Your job with the data below is to output exactly the lines from the one holding "SnowRunner Mods" down to the one holding "Mods Fallout 4", both included, and no others.

-- Data listing follows --

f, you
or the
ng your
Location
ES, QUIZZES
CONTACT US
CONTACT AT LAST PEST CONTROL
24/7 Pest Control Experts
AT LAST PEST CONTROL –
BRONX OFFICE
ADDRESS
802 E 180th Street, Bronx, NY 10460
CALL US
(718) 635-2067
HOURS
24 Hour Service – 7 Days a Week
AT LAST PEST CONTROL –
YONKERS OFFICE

-- Data listing concluded --
-- Data listing follows --

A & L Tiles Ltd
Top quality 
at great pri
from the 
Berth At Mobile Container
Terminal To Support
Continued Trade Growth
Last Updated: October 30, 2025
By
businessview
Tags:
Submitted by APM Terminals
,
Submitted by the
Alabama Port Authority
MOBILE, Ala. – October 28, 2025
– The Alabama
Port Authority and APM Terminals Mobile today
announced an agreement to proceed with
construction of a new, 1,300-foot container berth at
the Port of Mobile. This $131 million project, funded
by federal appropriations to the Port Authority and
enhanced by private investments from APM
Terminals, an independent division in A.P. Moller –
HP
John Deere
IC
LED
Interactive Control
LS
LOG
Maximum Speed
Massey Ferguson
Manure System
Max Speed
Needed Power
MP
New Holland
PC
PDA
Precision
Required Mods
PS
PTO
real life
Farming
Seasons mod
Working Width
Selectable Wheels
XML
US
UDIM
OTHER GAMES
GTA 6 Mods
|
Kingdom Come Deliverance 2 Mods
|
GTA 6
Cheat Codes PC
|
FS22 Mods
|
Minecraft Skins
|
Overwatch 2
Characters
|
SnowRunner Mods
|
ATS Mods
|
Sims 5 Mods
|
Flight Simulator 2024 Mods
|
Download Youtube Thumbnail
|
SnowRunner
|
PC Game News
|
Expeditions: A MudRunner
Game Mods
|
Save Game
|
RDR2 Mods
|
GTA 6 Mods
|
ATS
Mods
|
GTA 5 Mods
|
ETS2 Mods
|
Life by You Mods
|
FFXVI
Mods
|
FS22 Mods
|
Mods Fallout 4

-- Data listing concluded --
-- Data listing follows --

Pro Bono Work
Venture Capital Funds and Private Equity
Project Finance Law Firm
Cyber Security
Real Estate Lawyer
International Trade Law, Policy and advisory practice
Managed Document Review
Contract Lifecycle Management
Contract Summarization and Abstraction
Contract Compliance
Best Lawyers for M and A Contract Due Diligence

-- Data listing concluded --

## Output for this exercise
SnowRunner Mods
|
ATS Mods
|
Sims 5 Mods
|
Flight Simulator 2024 Mods
|
Download Youtube Thumbnail
|
SnowRunner
|
PC Game News
|
Expeditions: A MudRunner
Game Mods
|
Save Game
|
RDR2 Mods
|
GTA 6 Mods
|
ATS
Mods
|
GTA 5 Mods
|
ETS2 Mods
|
Life by You Mods
|
FFXVI
Mods
|
FS22 Mods
|
Mods Fallout 4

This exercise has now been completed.